### TASK GOAL
Give every line below again, exactly.

Stored items:
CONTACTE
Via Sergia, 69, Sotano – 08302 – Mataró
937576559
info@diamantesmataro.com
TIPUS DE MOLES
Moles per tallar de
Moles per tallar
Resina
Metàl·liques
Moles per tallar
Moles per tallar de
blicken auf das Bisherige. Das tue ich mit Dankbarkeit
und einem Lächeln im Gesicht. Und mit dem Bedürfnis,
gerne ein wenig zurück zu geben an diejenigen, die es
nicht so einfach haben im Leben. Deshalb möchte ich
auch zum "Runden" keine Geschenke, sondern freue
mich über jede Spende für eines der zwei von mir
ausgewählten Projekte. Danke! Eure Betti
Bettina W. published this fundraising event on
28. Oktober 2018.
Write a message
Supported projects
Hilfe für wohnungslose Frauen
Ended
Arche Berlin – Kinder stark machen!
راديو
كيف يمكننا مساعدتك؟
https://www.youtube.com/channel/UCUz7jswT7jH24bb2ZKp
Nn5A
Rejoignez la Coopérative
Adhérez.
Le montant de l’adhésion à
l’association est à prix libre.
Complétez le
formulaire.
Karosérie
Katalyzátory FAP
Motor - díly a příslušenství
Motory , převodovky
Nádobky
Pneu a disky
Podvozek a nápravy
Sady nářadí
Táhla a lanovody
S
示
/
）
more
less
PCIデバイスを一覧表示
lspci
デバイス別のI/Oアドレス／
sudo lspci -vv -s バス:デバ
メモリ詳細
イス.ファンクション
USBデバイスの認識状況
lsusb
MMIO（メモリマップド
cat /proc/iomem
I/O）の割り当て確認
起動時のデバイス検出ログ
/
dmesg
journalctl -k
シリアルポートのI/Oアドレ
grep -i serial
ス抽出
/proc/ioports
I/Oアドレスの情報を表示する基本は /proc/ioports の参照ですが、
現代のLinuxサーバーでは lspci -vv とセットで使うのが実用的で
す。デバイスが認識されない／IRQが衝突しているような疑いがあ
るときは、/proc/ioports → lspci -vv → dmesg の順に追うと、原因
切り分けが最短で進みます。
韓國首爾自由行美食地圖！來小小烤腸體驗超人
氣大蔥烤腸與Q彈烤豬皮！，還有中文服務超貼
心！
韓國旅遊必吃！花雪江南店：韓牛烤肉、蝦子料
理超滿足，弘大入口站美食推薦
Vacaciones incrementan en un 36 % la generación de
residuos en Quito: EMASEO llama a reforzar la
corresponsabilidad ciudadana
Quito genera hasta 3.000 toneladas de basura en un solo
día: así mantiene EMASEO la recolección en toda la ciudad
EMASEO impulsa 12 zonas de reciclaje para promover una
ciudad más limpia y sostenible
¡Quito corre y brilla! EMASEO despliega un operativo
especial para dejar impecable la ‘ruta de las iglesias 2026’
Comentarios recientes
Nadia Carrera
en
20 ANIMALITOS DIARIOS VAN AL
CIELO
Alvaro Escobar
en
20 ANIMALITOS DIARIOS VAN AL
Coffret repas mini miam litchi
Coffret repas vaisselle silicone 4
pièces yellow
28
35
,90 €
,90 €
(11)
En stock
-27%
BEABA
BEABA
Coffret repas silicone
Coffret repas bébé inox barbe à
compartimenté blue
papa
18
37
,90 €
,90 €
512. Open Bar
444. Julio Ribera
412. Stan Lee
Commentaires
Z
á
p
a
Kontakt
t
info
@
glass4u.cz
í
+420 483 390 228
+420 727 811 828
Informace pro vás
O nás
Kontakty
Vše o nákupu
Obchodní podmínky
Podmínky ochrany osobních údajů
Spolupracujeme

### PROBLEM SOLUTION
CONTACTE
Via Sergia, 69, Sotano – 08302 – Mataró
937576559
info@diamantesmataro.com
TIPUS DE MOLES
Moles per tallar de
Moles per tallar
Resina
Metàl·liques
Moles per tallar
Moles per tallar de
blicken auf das Bisherige. Das tue ich mit Dankbarkeit
und einem Lächeln im Gesicht. Und mit dem Bedürfnis,
gerne ein wenig zurück zu geben an diejenigen, die es
nicht so einfach haben im Leben. Deshalb möchte ich
auch zum "Runden" keine Geschenke, sondern freue
mich über jede Spende für eines der zwei von mir
ausgewählten Projekte. Danke! Eure Betti
Bettina W. published this fundraising event on
28. Oktober 2018.
Write a message
Supported projects
Hilfe für wohnungslose Frauen
Ended
Arche Berlin – Kinder stark machen!
راديو
كيف يمكننا مساعدتك؟
https://www.youtube.com/channel/UCUz7jswT7jH24bb2ZKp
Nn5A
Rejoignez la Coopérative
Adhérez.
Le montant de l’adhésion à
l’association est à prix libre.
Complétez le
formulaire.
Karosérie
Katalyzátory FAP
Motor - díly a příslušenství
Motory , převodovky
Nádobky
Pneu a disky
Podvozek a nápravy
Sady nářadí
Táhla a lanovody
S
示
/
）
more
less
PCIデバイスを一覧表示
lspci
デバイス別のI/Oアドレス／
sudo lspci -vv -s バス:デバ
メモリ詳細
イス.ファンクション
USBデバイスの認識状況
lsusb
MMIO（メモリマップド
cat /proc/iomem
I/O）の割り当て確認
起動時のデバイス検出ログ
/
dmesg
journalctl -k
シリアルポートのI/Oアドレ
grep -i serial
ス抽出
/proc/ioports
I/Oアドレスの情報を表示する基本は /proc/ioports の参照ですが、
現代のLinuxサーバーでは lspci -vv とセットで使うのが実用的で
す。デバイスが認識されない／IRQが衝突しているような疑いがあ
るときは、/proc/ioports → lspci -vv → dmesg の順に追うと、原因
切り分けが最短で進みます。
韓國首爾自由行美食地圖！來小小烤腸體驗超人
氣大蔥烤腸與Q彈烤豬皮！，還有中文服務超貼
心！
韓國旅遊必吃！花雪江南店：韓牛烤肉、蝦子料
理超滿足，弘大入口站美食推薦
Vacaciones incrementan en un 36 % la generación de
residuos en Quito: EMASEO llama a reforzar la
corresponsabilidad ciudadana
Quito genera hasta 3.000 toneladas de basura en un solo
día: así mantiene EMASEO la recolección en toda la ciudad
EMASEO impulsa 12 zonas de reciclaje para promover una
ciudad más limpia y sostenible
¡Quito corre y brilla! EMASEO despliega un operativo
especial para dejar impecable la ‘ruta de las iglesias 2026’
Comentarios recientes
Nadia Carrera
en
20 ANIMALITOS DIARIOS VAN AL
CIELO
Alvaro Escobar
en
20 ANIMALITOS DIARIOS VAN AL
Coffret repas mini miam litchi
Coffret repas vaisselle silicone 4
pièces yellow
28
35
,90 €
,90 €
(11)
En stock
-27%
BEABA
BEABA
Coffret repas silicone
Coffret repas bébé inox barbe à
compartimenté blue
papa
18
37
,90 €
,90 €
512. Open Bar
444. Julio Ribera
412. Stan Lee
Commentaires
Z
á
p
a
Kontakt
t
info
@
glass4u.cz
í
+420 483 390 228
+420 727 811 828
Informace pro vás
O nás
Kontakty
Vše o nákupu
Obchodní podmínky
Podmínky ochrany osobních údajů
Spolupracujeme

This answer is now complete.